0

We have a paper about a novel statistical model and we describe its input data. Should we write

The input data also include a vector of numbers F ...

or

The input data also includes a vector of numbers F ...

?

Google search tells me that:

data is treated as singular when used as a mass noun to mean “information” and as plural when used to mean “individual facts.”
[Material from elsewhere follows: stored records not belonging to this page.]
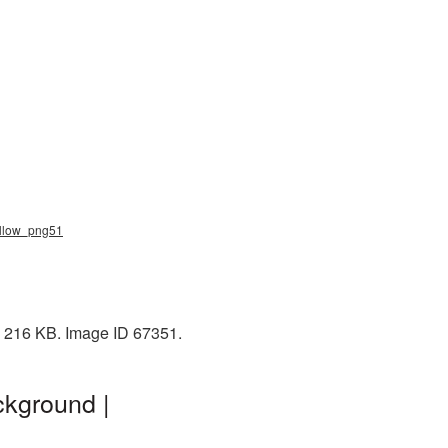
allow_png51
: 216 KB. Image ID 67351.
ckground |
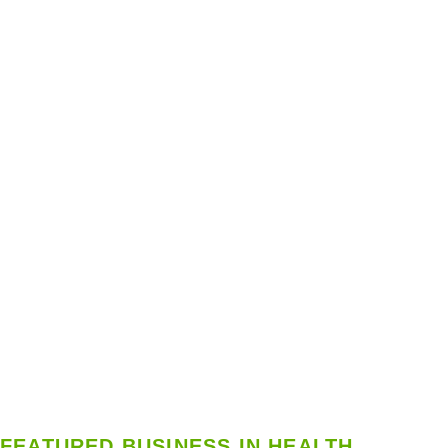
FEATURED BUSINESS IN HEALTH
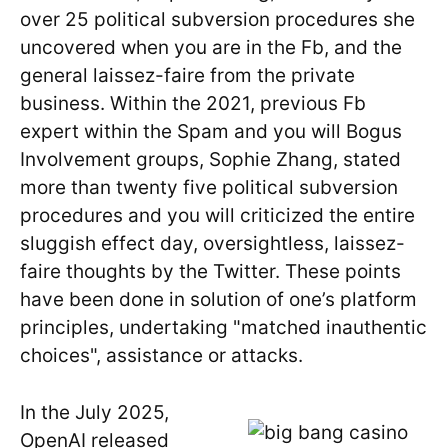
over 25 political subversion procedures she
uncovered when you are in the Fb, and the
general laissez-faire from the private
business. Within the 2021, previous Fb
expert within the Spam and you will Bogus
Involvement groups, Sophie Zhang, stated
more than twenty five political subversion
procedures and you will criticized the entire
sluggish effect day, oversightless, laissez-
faire thoughts by the Twitter. These points
have been done in solution of one’s platform
principles, undertaking "matched inauthentic
choices", assistance or attacks.
In the July 2025,
OpenAI released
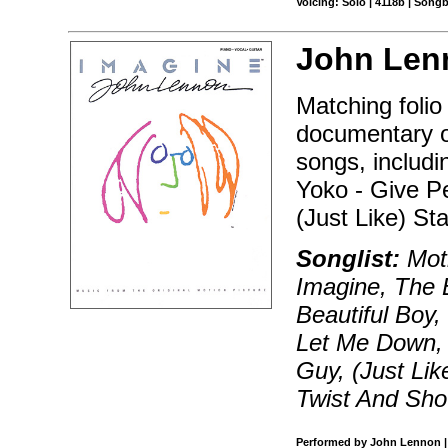
Voicing: Solo | 4118b | Song
John Len
Matching folio
documentary on
songs, includi
Yoko - Give P
(Just Like) St
Songlist:
Moth
Imagine, The 
Beautiful Boy
Let Me Down, 
Guy, (Just Lik
Twist And Sho
Performed by John Lennon | 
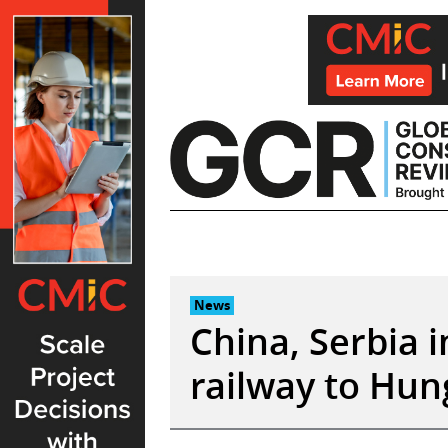
Skip
to
content
News
China, Serbia 
railway to Hun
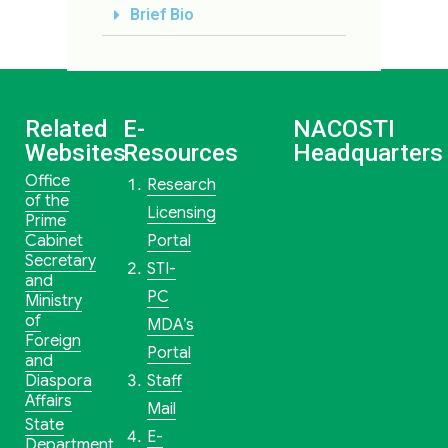
Brief Bio
Related
E-
NACOSTI
Websites
Resources
Headquarters
Office
Research
of the
Licensing
Prime
Cabinet
Portal
Secretary
STI-
and
PC
Ministry
of
MDA’s
Foreign
Portal
and
Diaspora
Staff
Affairs
Mail
State
E-
Department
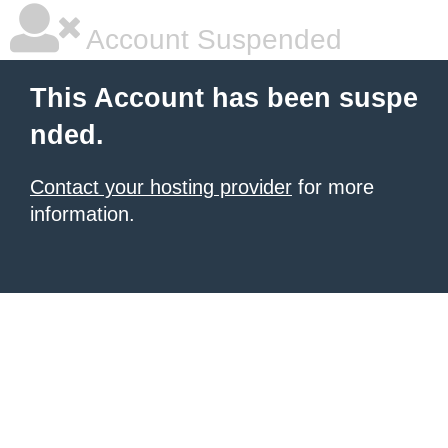
Account Suspended
This Account has been suspe
nded.
Contact your hosting provider
for more
information.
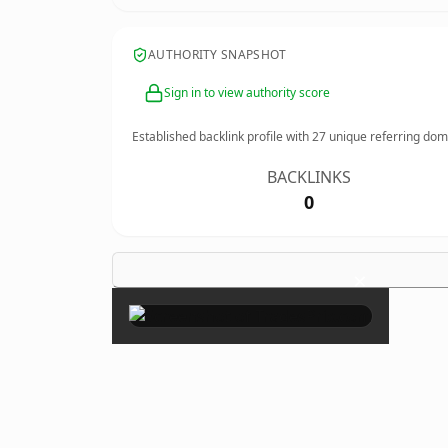
AUTHORITY SNAPSHOT
Sign in to view authority score
Established backlink profile with
27
unique referring dom
BACKLINKS
0
×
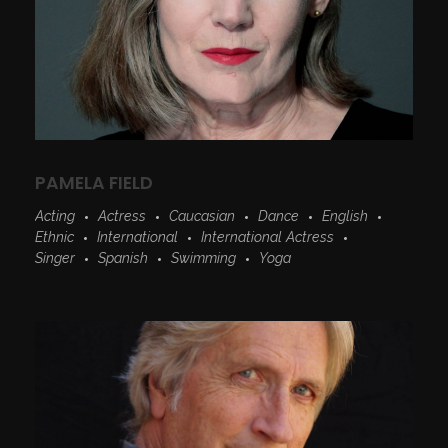
PAMELA FIELD
Acting
Actress
Caucasian
Dance
English
Ethnic
International
International Actress
Singer
Spanish
Swimming
Yoga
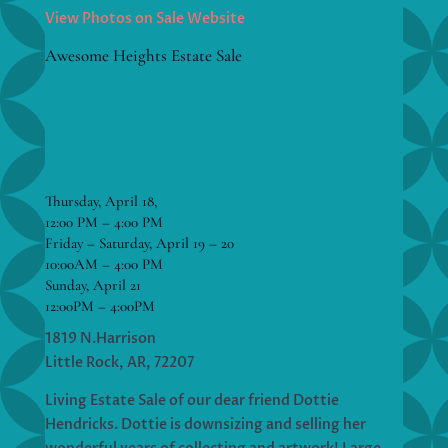
View Photos on Sale Website
Awesome Heights Estate Sale
Thursday, April 18,
12:00 PM – 4:00 PM
Friday – Saturday, April 19 – 20
10:00AM – 4:00 PM
Sunday, April 21
12:00PM – 4:00PM
1819 N.Harrison
Little Rock, AR, 72207
Living Estate Sale of our dear friend Dottie
Hendricks. Dottie is downsizing and selling her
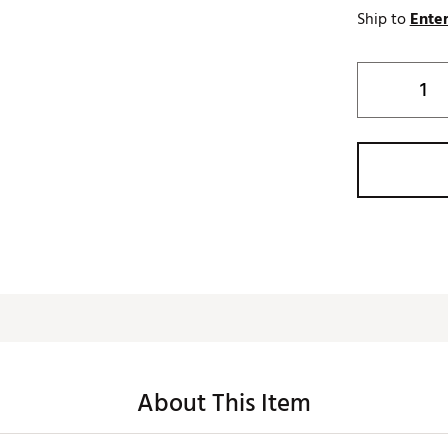
Ship to
Enter
About This Item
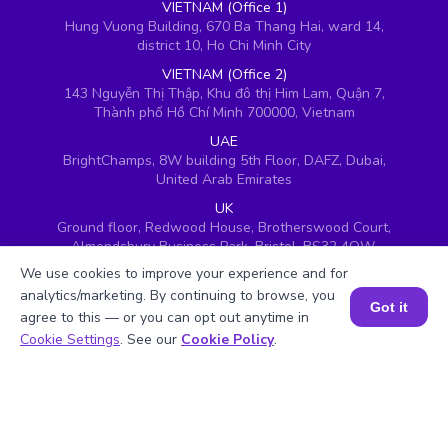
VIETNAM (Office 1)
Hung Vuong Building, 670 Ba Thang Hai, ward 14,
district 10, Ho Chi Minh City
VIETNAM (Office 2)
143 Nguyễn Thị Thập, Khu đô thị Him Lam, Quận 7,
Thành phố Hồ Chí Minh 700000, Vietnam
UAE
BrightChamps, 8W building 5th Floor, DAFZ, Dubai,
United Arab Emirates
UK
Ground floor, Redwood House, Brotherswood Court,
Almondsbury Business Park, Bristol, BS32 4QW,
United Kingdom
We use cookies to improve your experience and for
analytics/marketing. By continuing to browse, you
Got it
agree to this — or you can opt out anytime in
Book a Session for FREE
Cookie Settings
. See our
Cookie Policy
.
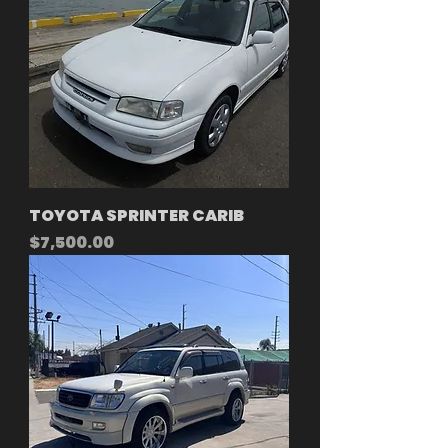
TOYOTA SPRINTER CARIB
Price
$7,500.00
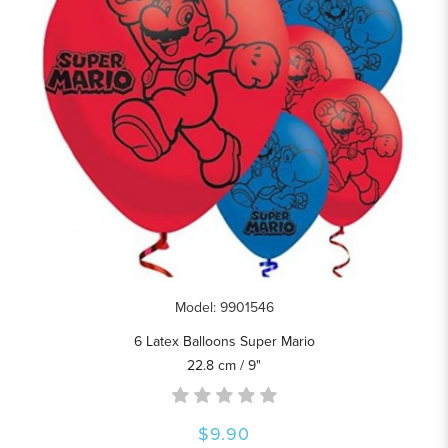
Model: 9901546
6 Latex Balloons Super Mario
22.8 cm / 9"
$9.90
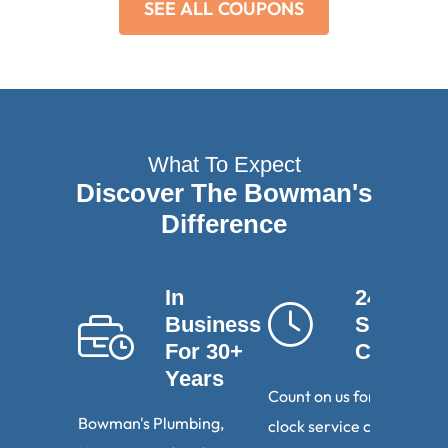
SEE ALL COUPONS
What To Expect
Discover The Bowman's
Difference
In
24-Hour
Business
Service
For 30+
Calls
Years
Count on us for round-th
Bowman's Plumbing,
clock service calls. We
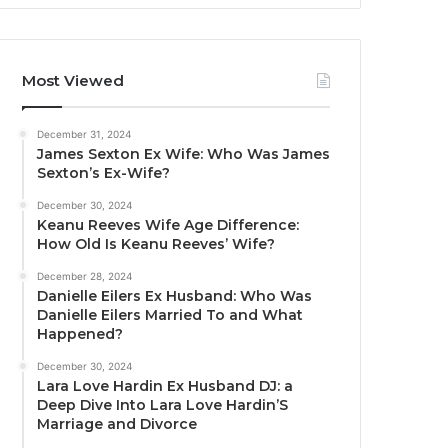
Most Viewed
December 31, 2024
James Sexton Ex Wife: Who Was James
Sexton’s Ex-Wife?
December 30, 2024
Keanu Reeves Wife Age Difference:
How Old Is Keanu Reeves’ Wife?
December 28, 2024
Danielle Eilers Ex Husband: Who Was
Danielle Eilers Married To and What
Happened?
December 30, 2024
Lara Love Hardin Ex Husband DJ: a
Deep Dive Into Lara Love Hardin’S
Marriage and Divorce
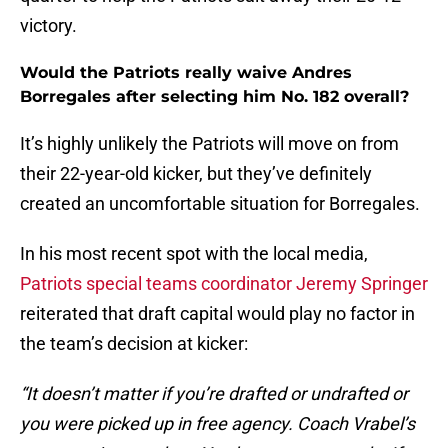
victory.
Would the Patriots really waive Andres
Borregales after selecting him No. 182 overall?
It’s highly unlikely the Patriots will move on from
their 22-year-old kicker, but they’ve definitely
created an uncomfortable situation for Borregales.
In his most recent spot with the local media,
Patriots special teams coordinator Jeremy Springer
reiterated that draft capital would play no factor in
the team’s decision at kicker:
“It doesn’t matter if you’re drafted or undrafted or
you were picked up in free agency. Coach Vrabel’s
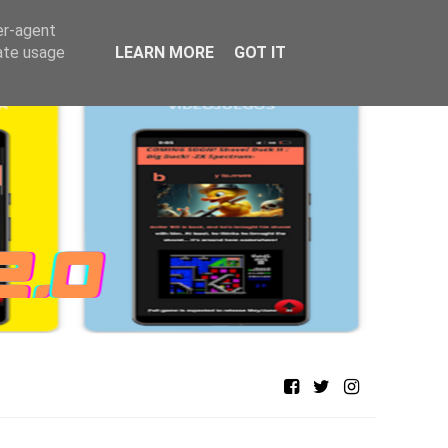
er-agent
rate usage
LEARN MORE
GOT IT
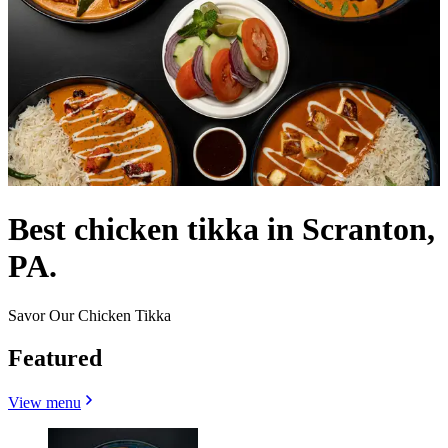
Best chicken tikka in Scranton,
PA.
Savor Our Chicken Tikka
Featured
View menu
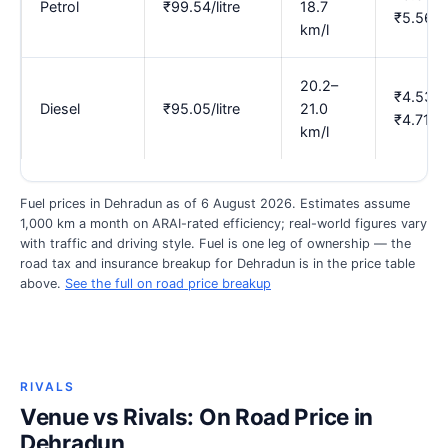
Petrol
₹99.54/litre
18.7
₹5.56
km/l
20.2–
₹4.53–
Diesel
₹95.05/litre
21.0
₹4.71
km/l
Fuel prices in Dehradun as of 6 August 2026. Estimates assume
1,000 km a month on ARAI-rated efficiency; real-world figures vary
with traffic and driving style. Fuel is one leg of ownership — the
road tax and insurance breakup for Dehradun is in the price table
above.
See the full on road price breakup
RIVALS
Venue vs Rivals: On Road Price in
Dehradun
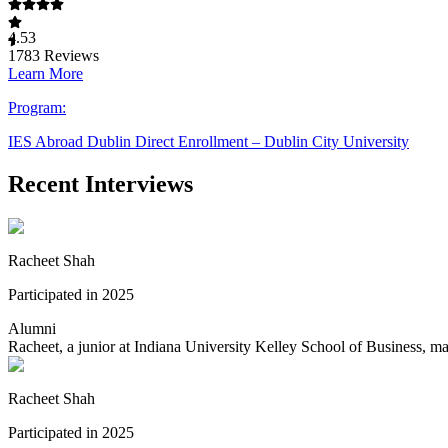
4.53
1783
Reviews
Learn More
Program:
IES Abroad Dublin Direct Enrollment – Dublin City University
Recent Interviews
Racheet Shah
Participated in 2025
Alumni
Racheet, a junior at Indiana University Kelley School of Business, m
Racheet Shah
Participated in 2025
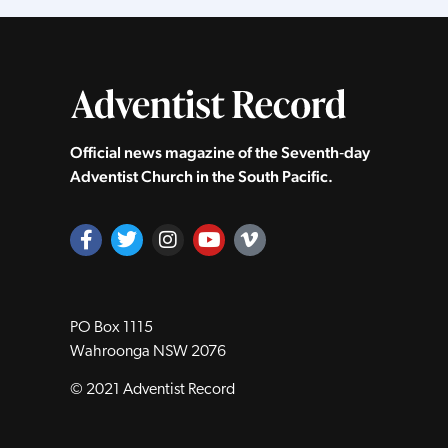
Official news magazine of the Seventh‑day
Adventist Church in the South Pacific.
PO Box 1115
Wahroonga NSW 2076
© 2021 Adventist Record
I don't think our context is mass noun, but it is not "individual facts" either. I would be inclined to use it as plural, sounds more natural to me, but colleague has similar feeling about the singular. Which one is correct?

Tomas
  • 839
  • 3
    IMO data is almost always singular in most writing. I don't know about statistics, which may have a completely different convention, but in general English "data includes" generally feels more natural today. Maybe ask on a statistics forum if you are specifically worried about the usage in the field of statistics. If you search here for data singular you will find a lot of relevant questions, but as I said, statisticians may not follow the same conventions. – Stuart F Oct 06 '23 at 10:35
  • This is almost certainly opinion-based: neither usage is incorrect per se. 'I don't think our context is a mass noun' indicates a misunderstanding; you can choose the count (which takes a plural form verb, as the word is plural in form) or noncount (which always takes a singular verb form, like the majority of noncount usages) usage. And while the noncount usage is, as Stuart says, far more common in general, some academics prefer ... even insist on ... the count usage when used in their domain (eg stats). // Choosing 'the data include' emphasises individual items of data. – Edwin Ashworth Oct 06 '23 at 10:44
  • @EdwinAshworth Thanks (and to Sturat as well). With "The input data" I mean a very specific and well defined "package" of all the data that the model takes at the input. And I am saying that this one package also contains this specific thing. But I am not sure if this usage makes the "input data" a plural or singular. – Tomas Oct 06 '23 at 10:53
  • 1
    As I said, there is no basic rule dictating this. (There may well be pressure from others of a more prescriptivist bent, and the choice may well be affected by seeking to accommodate the intended audience.) But neither should be considered ungrammatical. – Edwin Ashworth Oct 06 '23 at 12:02
  • This also differs between American and British English. I think Brits treat it as plural rather than a mass noun. – Barmar Oct 06 '23 at 15:08
  • Include creates the image of input data as a container of the vector. This is a notionally singular usage driven by the particular choice of verb. But you could also have " the input data comprise several vector elements", where the verb creates a pairing between input data and the input fields. I was under the impression that you'd normally just use input as the collective noun. – Phil Sweet Oct 06 '23 at 18:53

0 Answers0